You are so right! These kids inspired me to support their cause. I retired from RIDE in 2005, having just led the development of our quite progressive new High School regulations as Director of High School and Middle School Reform. Those regs banned the use of NECAP as a high stakes test…which changed as a result of a conservative Republican governor’s appointments to the Board of Regents. They added the high stakes NECAP requirement, squeezed out Commissioner McWalters and hired Deborsh Gist. These young people are the reason so many care about the outcome of this struggle…and why I will continue to support their efforts to save education from the Educrats at RIDE and DC.
HALLELUJAH!!! The students are joining in – AND – they should know. They are the final recipients of this idiocy.
Fabulous, fabulous. Hip, hip, hooray for the students. They know what’s up. It’s their education. Join the students.
There are so many smart students out there. Go to George1la and watch some of them, especially those in Fresno for the Create California conference recently to put arts back into the California Schools. Listen to the Clovis Orchestra and if you like Spanish music there is a banda band. Poetry is a beautiful 16 year old girl who will amaze you. Talent is there, the problem is that we do not let them use or discover it and Common Core does not do that. As the last word says “CORE”, that only means the center not “ALL.” Automatically, subconsciously, they have told us they did not plan a total program and their subconscious would not let them do that for free, therefore they messed up on what they called it and did not even know it. Guru psychology is what it is and I am well versed in that one.
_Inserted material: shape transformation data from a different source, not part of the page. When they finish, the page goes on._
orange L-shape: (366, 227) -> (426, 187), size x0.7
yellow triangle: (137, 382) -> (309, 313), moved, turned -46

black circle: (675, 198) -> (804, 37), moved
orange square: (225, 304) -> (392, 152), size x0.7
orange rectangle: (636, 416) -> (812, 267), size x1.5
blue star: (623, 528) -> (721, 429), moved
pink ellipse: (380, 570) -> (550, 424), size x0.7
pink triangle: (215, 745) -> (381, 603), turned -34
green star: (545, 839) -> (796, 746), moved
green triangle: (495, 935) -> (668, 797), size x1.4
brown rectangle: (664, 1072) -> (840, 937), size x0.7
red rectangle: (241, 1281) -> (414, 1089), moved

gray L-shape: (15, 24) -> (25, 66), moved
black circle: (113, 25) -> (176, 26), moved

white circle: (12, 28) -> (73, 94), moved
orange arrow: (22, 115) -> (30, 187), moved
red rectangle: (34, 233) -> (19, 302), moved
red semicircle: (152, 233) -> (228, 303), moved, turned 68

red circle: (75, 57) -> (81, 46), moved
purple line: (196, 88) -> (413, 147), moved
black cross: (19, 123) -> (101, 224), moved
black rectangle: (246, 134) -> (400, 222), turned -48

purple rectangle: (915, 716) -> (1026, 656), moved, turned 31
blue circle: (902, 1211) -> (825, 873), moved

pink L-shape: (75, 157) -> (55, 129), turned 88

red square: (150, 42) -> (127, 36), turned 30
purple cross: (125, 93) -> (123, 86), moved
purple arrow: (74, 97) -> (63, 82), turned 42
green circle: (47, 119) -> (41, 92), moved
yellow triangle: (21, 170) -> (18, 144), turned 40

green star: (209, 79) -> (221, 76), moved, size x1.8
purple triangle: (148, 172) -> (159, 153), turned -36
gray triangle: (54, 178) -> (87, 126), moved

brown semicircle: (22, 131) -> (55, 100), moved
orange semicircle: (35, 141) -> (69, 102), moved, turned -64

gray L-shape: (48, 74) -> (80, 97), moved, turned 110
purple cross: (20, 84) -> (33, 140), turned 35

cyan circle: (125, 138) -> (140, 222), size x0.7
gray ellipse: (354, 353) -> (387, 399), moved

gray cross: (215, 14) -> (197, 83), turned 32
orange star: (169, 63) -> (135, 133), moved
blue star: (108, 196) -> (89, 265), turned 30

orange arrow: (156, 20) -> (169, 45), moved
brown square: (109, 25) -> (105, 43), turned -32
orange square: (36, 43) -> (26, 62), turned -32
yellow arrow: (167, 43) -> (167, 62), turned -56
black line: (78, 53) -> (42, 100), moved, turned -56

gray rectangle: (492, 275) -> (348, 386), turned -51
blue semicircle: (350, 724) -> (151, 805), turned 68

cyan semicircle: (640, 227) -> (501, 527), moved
Ruined a few of their minds in the past and for good reason.
We cannot fix our planet, if you have seen the latest within the last two weeks, of the global warming crisis and this did not even include the methane problem with the permafrost or the methane hydrate on the ocean bottom. Methane is 35 times more global warming than CO2 and when it breaks down it breaks down to 4 CO2 molecules to do even more warming.
If we do not have smart students to solve these problems humans will cease to exist on this planet in the not so distant future. Many scientists are already stating that the next “Great Die Off” is now happening since 65,000,000 years ago. Watch out!! Can happen here.
We need more students like those who are so creative and thinking with creative thinking and problem solving at the highest order.
The exam the Rhode Island students is called “NECAP”? How unintentionally funny–the word “kneecap”, used as a verb means to cripple somebody by breaking their kneecaps!
I noticed the same thing. I have to admit, though, that I also wondered why you would call yourself “Bilgewater.” 😉
You beat me to it. 🙂 NECAP? Really? Sounds like something out of Ireland in the old days. Or maybe it was chosen intentionally to suggest what policymakers were planning for children.